(Saved data entries)
▶
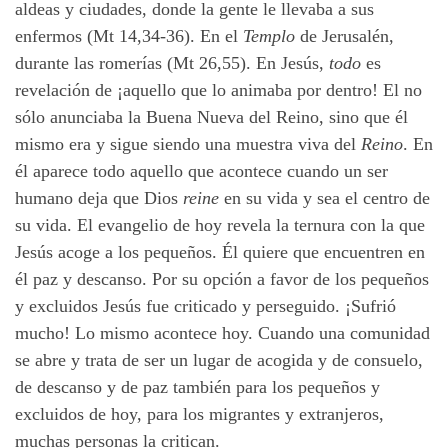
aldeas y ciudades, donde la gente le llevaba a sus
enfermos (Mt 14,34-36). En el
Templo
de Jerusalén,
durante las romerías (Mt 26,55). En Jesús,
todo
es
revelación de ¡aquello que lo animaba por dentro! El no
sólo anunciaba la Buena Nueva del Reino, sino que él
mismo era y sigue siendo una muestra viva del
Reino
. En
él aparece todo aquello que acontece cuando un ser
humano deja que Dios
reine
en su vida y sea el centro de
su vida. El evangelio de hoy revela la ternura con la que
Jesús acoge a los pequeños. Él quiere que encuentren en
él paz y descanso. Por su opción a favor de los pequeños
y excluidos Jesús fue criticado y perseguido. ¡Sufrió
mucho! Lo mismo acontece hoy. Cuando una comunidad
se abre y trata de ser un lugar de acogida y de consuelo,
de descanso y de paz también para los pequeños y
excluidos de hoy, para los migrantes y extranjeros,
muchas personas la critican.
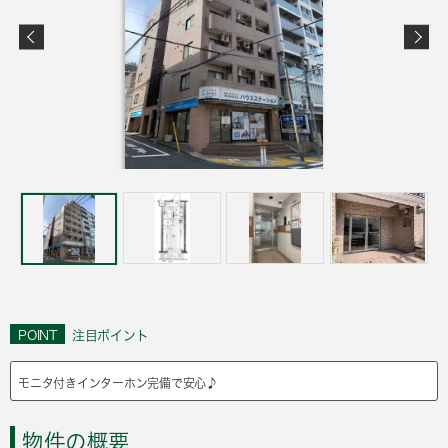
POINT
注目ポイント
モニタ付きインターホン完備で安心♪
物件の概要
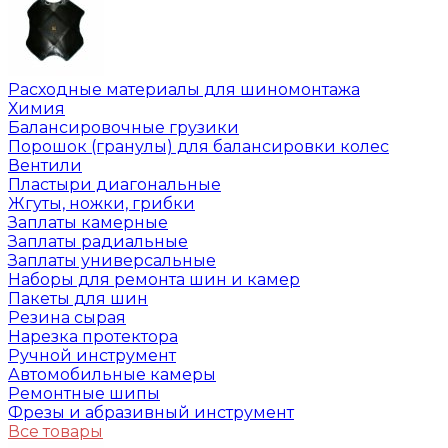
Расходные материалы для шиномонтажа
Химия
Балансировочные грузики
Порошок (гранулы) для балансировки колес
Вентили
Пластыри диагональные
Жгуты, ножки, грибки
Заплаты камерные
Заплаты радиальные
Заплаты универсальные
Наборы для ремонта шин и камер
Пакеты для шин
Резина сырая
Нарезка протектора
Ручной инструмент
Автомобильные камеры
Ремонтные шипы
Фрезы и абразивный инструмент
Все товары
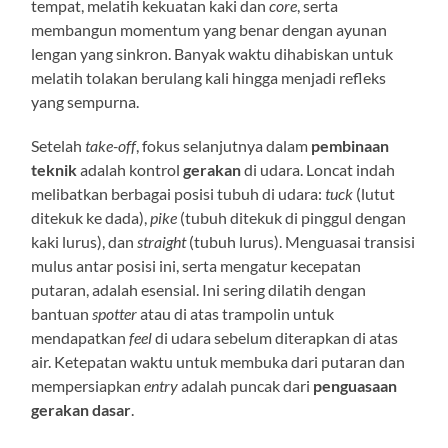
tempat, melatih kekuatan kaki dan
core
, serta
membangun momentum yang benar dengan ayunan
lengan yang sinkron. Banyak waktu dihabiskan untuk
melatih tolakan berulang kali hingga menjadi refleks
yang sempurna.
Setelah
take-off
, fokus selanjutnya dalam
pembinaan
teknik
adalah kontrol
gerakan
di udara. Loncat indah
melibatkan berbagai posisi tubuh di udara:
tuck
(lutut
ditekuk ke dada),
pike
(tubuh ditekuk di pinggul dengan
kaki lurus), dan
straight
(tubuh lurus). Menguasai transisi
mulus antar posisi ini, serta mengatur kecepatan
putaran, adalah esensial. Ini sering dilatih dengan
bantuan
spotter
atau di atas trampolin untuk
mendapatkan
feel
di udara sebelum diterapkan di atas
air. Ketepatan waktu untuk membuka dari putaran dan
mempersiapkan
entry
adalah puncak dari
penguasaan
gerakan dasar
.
◀
▶
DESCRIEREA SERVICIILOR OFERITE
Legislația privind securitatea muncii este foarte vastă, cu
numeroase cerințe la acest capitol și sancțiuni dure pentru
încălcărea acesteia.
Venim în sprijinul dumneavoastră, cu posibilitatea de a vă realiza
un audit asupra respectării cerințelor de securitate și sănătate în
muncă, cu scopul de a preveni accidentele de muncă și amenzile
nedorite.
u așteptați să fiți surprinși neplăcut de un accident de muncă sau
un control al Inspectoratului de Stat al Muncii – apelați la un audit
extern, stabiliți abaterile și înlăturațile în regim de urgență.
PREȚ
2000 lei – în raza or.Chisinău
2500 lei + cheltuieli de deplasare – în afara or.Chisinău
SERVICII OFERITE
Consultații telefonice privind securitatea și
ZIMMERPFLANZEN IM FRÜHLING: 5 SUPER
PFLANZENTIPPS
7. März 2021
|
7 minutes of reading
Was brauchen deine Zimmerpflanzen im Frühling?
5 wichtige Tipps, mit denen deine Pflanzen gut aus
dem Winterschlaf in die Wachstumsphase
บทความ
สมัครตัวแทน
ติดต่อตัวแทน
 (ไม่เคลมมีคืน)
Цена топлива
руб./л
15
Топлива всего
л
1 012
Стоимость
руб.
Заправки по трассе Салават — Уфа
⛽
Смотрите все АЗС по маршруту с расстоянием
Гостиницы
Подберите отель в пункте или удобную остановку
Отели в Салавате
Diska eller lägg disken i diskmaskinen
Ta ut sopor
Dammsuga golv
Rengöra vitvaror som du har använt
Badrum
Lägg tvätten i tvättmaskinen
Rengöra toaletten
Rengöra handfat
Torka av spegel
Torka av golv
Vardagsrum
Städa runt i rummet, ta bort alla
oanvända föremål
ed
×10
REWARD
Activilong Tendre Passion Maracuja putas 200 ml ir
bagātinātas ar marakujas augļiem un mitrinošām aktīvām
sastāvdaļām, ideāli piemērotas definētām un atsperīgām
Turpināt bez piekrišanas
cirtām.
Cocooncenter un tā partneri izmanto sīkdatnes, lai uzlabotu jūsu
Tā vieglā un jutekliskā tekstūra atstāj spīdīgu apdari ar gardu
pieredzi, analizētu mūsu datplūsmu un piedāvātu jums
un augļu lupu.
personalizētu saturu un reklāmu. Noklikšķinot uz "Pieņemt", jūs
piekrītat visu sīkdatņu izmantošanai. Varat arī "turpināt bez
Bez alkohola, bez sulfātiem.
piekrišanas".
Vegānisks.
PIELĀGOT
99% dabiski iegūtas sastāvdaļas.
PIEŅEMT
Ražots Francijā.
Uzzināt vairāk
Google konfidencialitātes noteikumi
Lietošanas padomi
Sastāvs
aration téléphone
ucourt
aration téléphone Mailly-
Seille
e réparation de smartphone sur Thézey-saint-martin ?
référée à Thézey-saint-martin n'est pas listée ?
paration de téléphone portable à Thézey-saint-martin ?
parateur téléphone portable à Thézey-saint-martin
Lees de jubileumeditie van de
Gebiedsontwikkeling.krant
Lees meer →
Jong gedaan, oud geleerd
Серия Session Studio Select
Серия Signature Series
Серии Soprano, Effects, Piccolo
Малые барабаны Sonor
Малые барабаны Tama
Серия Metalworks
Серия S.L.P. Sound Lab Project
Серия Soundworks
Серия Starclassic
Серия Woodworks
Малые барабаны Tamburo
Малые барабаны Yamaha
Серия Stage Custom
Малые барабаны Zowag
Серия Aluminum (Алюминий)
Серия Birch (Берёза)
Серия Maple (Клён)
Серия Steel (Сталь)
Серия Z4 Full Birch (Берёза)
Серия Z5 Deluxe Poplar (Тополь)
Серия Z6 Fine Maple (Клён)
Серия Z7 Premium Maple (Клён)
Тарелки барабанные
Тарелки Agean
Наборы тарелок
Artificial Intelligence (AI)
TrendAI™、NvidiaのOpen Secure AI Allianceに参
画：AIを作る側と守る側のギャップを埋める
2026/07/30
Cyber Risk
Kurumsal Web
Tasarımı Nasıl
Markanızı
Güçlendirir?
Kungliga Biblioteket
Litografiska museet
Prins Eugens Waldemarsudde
◀
What you have to do:
Whenever the word "pequeños" shows up in a line of the entries above, copy that line.

Answer to this problem:
Jesús acoge a los pequeños. Él quiere que encuentren en
él paz y descanso. Por su opción a favor de los pequeños
de descanso y de paz también para los pequeños y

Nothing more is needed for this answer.